> _Task directions_: Exactly as written, write out the lines below from the first to the one containing "today reported results", inclusive. Pictures do not belong in the copy.

** Given records follows **

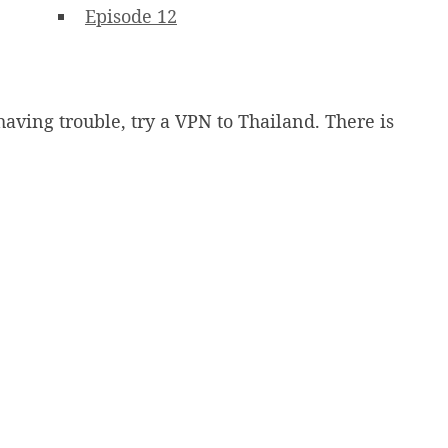
Episode 12
having trouble, try a VPN to Thailand. There is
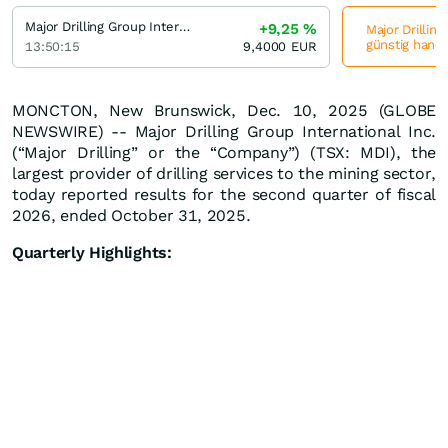
Major Drilling Group International
+9,25
%
Major Drilling
günstig hande
13:50:15
9,4000
EUR
MONCTON, New Brunswick, Dec. 10, 2025 (GLOBE
NEWSWIRE) -- Major Drilling Group International Inc.
(“Major Drilling” or the “Company”) (TSX: MDI), the
largest provider of drilling services to the mining sector,
today reported results for the second quarter of fiscal
2026, ended October 31, 2025.
Quarterly Highlights:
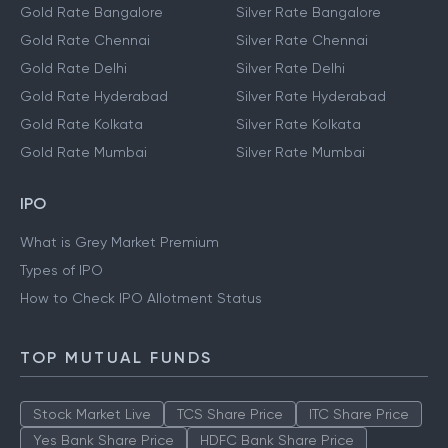
Gold Rate Bangalore
Silver Rate Bangalore
Gold Rate Chennai
Silver Rate Chennai
Gold Rate Delhi
Silver Rate Delhi
Gold Rate Hyderabad
Silver Rate Hyderabad
Gold Rate Kolkata
Silver Rate Kolkata
Gold Rate Mumbai
Silver Rate Mumbai
IPO
What is Grey Market Premium
Types of IPO
How to Check IPO Allotment Status
TOP MUTUAL FUNDS
Stock Market Live
TCS Share Price
ITC Share Price
Yes Bank Share Price
HDFC Bank Share Price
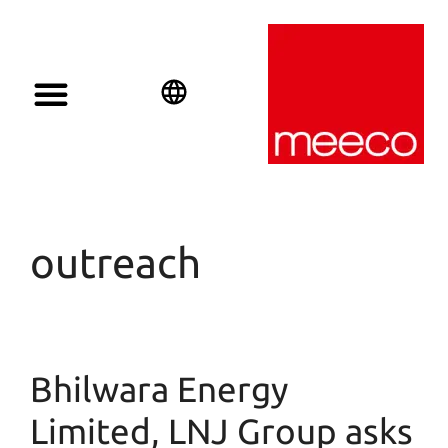
English
Deutsch
Español
outreach
Bhilwara Energy
Limited, LNJ Group asks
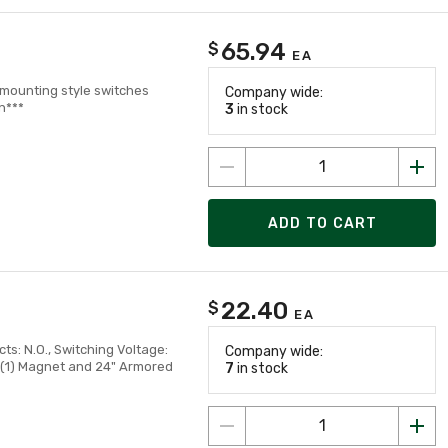
65.94
$
EA
r mounting style switches
Company wide:
n***
3
in stock
ADD TO CART
22.40
$
EA
s: N.O., Switching Voltage:
Company wide:
t (1) Magnet and 24" Armored
7
in stock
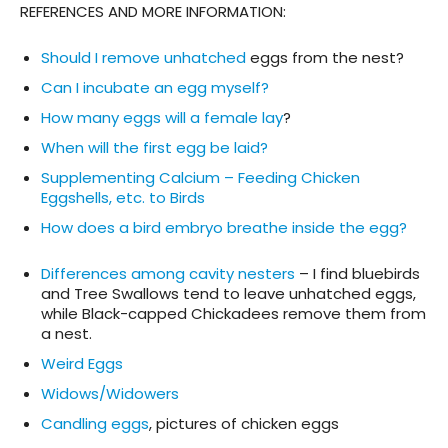
REFERENCES AND MORE INFORMATION
:
Should I remove unhatched
eggs from the nest?
Can I incubate an egg myself?
How many eggs will a female lay
?
When will the first egg be laid?
Supplementing Calcium – Feeding Chicken
Eggshells, etc. to Birds
How does a bird embryo breathe inside the egg?
Differences among cavity nesters
– I find bluebirds
and Tree Swallows tend to leave unhatched eggs,
while Black-capped Chickadees remove them from
a nest.
Weird Eggs
Widows/Widowers
Candling eggs
, pictures of chicken eggs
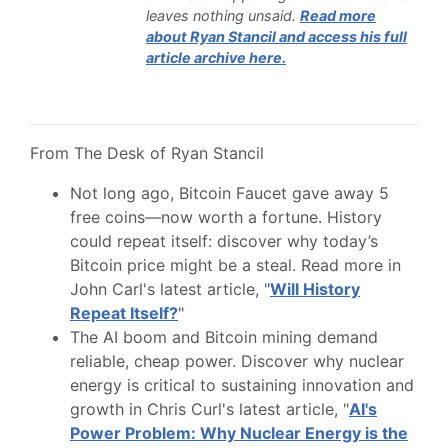
leaves nothing unsaid.
Read more
about Ryan Stancil and access his full
article archive here.
From The Desk of Ryan Stancil
Not long ago, Bitcoin Faucet gave away 5
free coins—now worth a fortune. History
could repeat itself: discover why today’s
Bitcoin price might be a steal. Read more in
John Carl's latest article, "
Will History
Repeat Itself?
"
The AI boom and Bitcoin mining demand
reliable, cheap power. Discover why nuclear
energy is critical to sustaining innovation and
growth in Chris Curl's latest article, "
AI's
Power Problem: Why Nuclear Energy is the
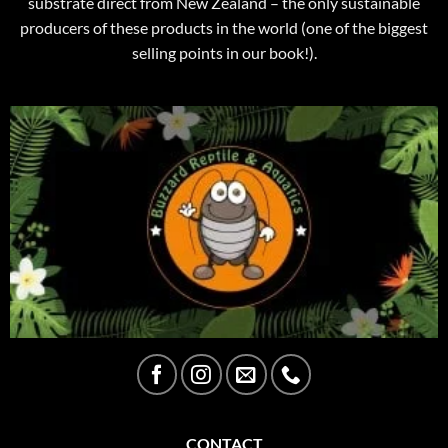
substrate direct from New Zealand – the only sustainable
producers of these products in the world (one of the biggest
selling points in our book!).
CONTACT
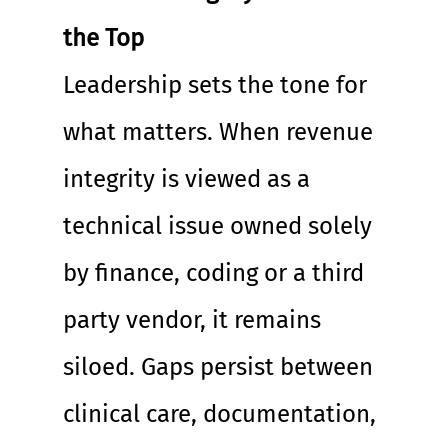
the Top
Leadership sets the tone for 
what matters. When revenue 
integrity is viewed as a 
technical issue owned solely 
by finance, coding or a third 
party vendor, it remains 
siloed. Gaps persist between 
clinical care, documentation, 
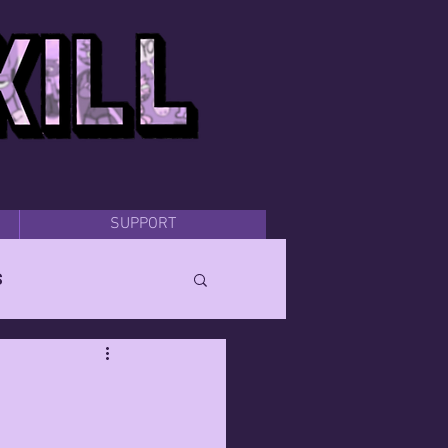
SUPPORT
s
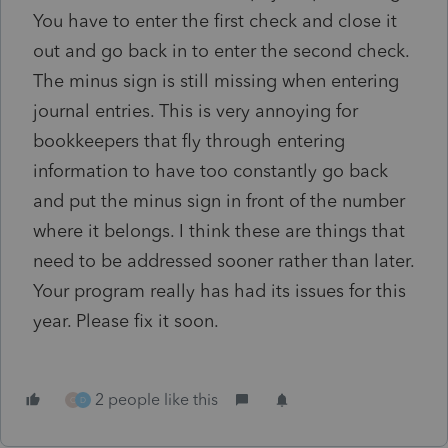
You have to enter the first check and close it
out and go back in to enter the second check.
The minus sign is still missing when entering
journal entries. This is very annoying for
bookkeepers that fly through entering
information to have too constantly go back
and put the minus sign in front of the number
where it belongs. I think these are things that
need to be addressed sooner rather than later.
Your program really has had its issues for this
year. Please fix it soon.
2 people like this
O
D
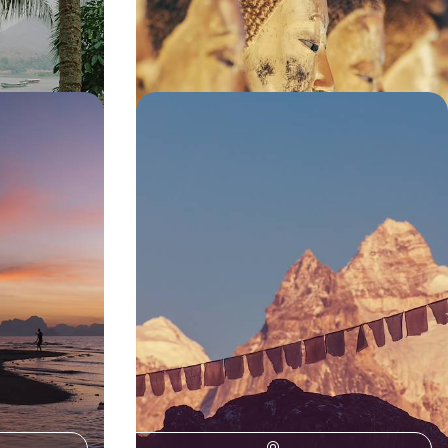
14 days, from £4150 to £5550
rifecta -
Luxury Wellness Sabbatical in Asia
nd Koh Yao
- From the Indian Himalayas to the
Forests of Japan
is 12-day
Escape the stresses of daily life and indulge in
y, the mountains
three blissful months of relaxation and
rejuvenation on this epic wellness sabbatical in
Asia
81 days, from £39400 to £62925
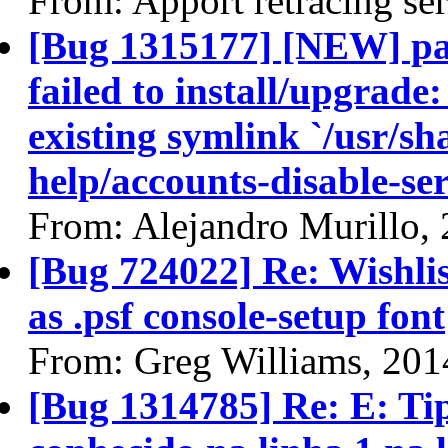
From: Apport retracing se
[Bug 1315177] [NEW] pa
failed to install/upgrade:
existing symlink `/usr/sh
help/accounts-disable-ser
From: Alejandro Murillo,
[Bug 724022] Re: Wishli
as .psf console-setup font
From: Greg Williams, 201
[Bug 1314785] Re: E: T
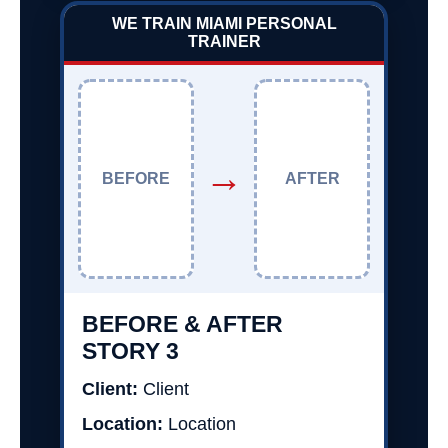
WE TRAIN MIAMI PERSONAL
TRAINER
→
BEFORE
AFTER
BEFORE & AFTER
STORY 3
Client:
Client
Location:
Location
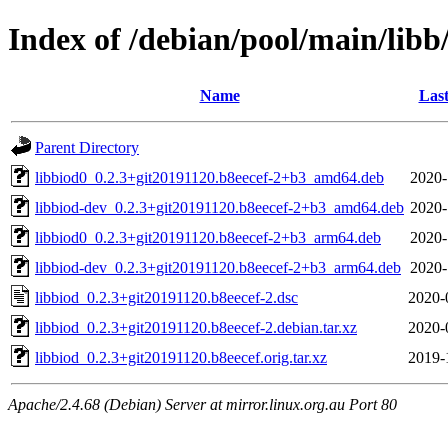
Index of /debian/pool/main/libb
Name
Last
Parent Directory
libbiod0_0.2.3+git20191120.b8eecef-2+b3_amd64.deb
2020-
libbiod-dev_0.2.3+git20191120.b8eecef-2+b3_amd64.deb
2020-
libbiod0_0.2.3+git20191120.b8eecef-2+b3_arm64.deb
2020-
libbiod-dev_0.2.3+git20191120.b8eecef-2+b3_arm64.deb
2020-
libbiod_0.2.3+git20191120.b8eecef-2.dsc
2020-
libbiod_0.2.3+git20191120.b8eecef-2.debian.tar.xz
2020-
libbiod_0.2.3+git20191120.b8eecef.orig.tar.xz
2019-
Apache/2.4.68 (Debian) Server at mirror.linux.org.au Port 80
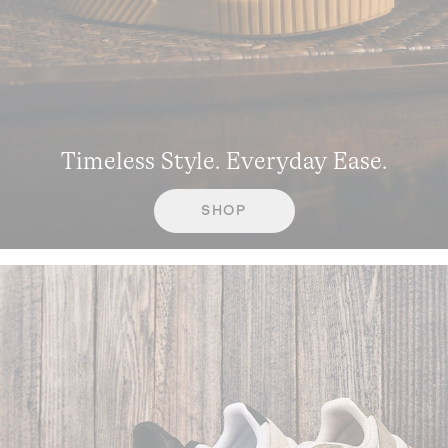
Timeless Style. Everyday Ease.
SHOP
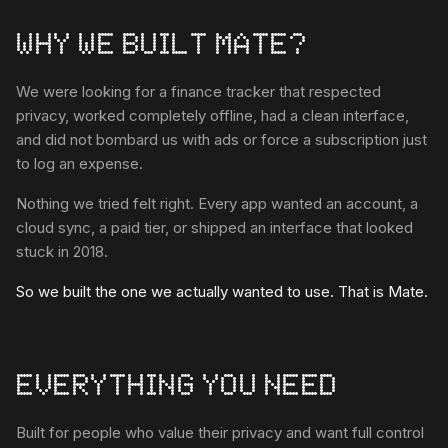
WHY WE BUILT MATE?
We were looking for a finance tracker that respected
privacy, worked completely offline, had a clean interface,
and did not bombard us with ads or force a subscription just
to log an expense.
Nothing we tried felt right. Every app wanted an account, a
cloud sync, a paid tier, or shipped an interface that looked
stuck in 2018.
So we built the one we actually wanted to use. That is Mate.
EVERYTHING YOU NEED
Built for people who value their privacy and want full control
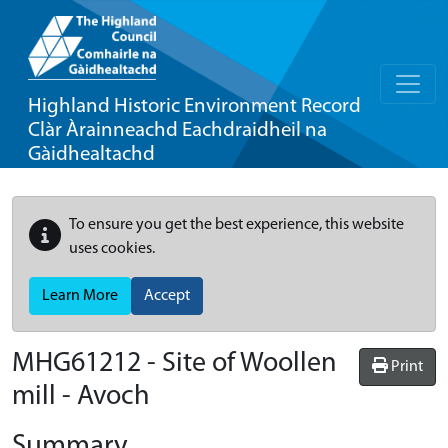
Highland Historic Environment Record
Clàr Àrainneachd Eachdraidheil na
Gàidhealtachd
To ensure you get the best experience, this website
uses cookies.
Learn More
Accept
MHG61212 - Site of Woollen
Print
mill - Avoch
Summary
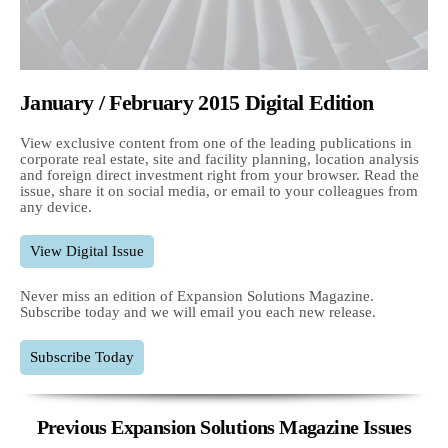
January / February 2015 Digital Edition
View exclusive content from one of the leading publications in
corporate real estate, site and facility planning, location analysis
and foreign direct investment right from your browser. Read the
issue, share it on social media, or email to your colleagues from
any device.
View Digital Issue
Never miss an edition of Expansion Solutions Magazine.
Subscribe today and we will email you each new release.
Subscribe Today
Previous Expansion Solutions Magazine Issues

** End of Given records **

> _Task output_:
Episode 12
having trouble, try a VPN to Thailand. There is
Major Drilling Group International
+9,25
%
Major Drilling
günstig hande
13:50:15
9,4000
EUR
MONCTON, New Brunswick, Dec. 10, 2025 (GLOBE
NEWSWIRE) -- Major Drilling Group International Inc.
(“Major Drilling” or the “Company”) (TSX: MDI), the
largest provider of drilling services to the mining sector,
today reported results for the second quarter of fiscal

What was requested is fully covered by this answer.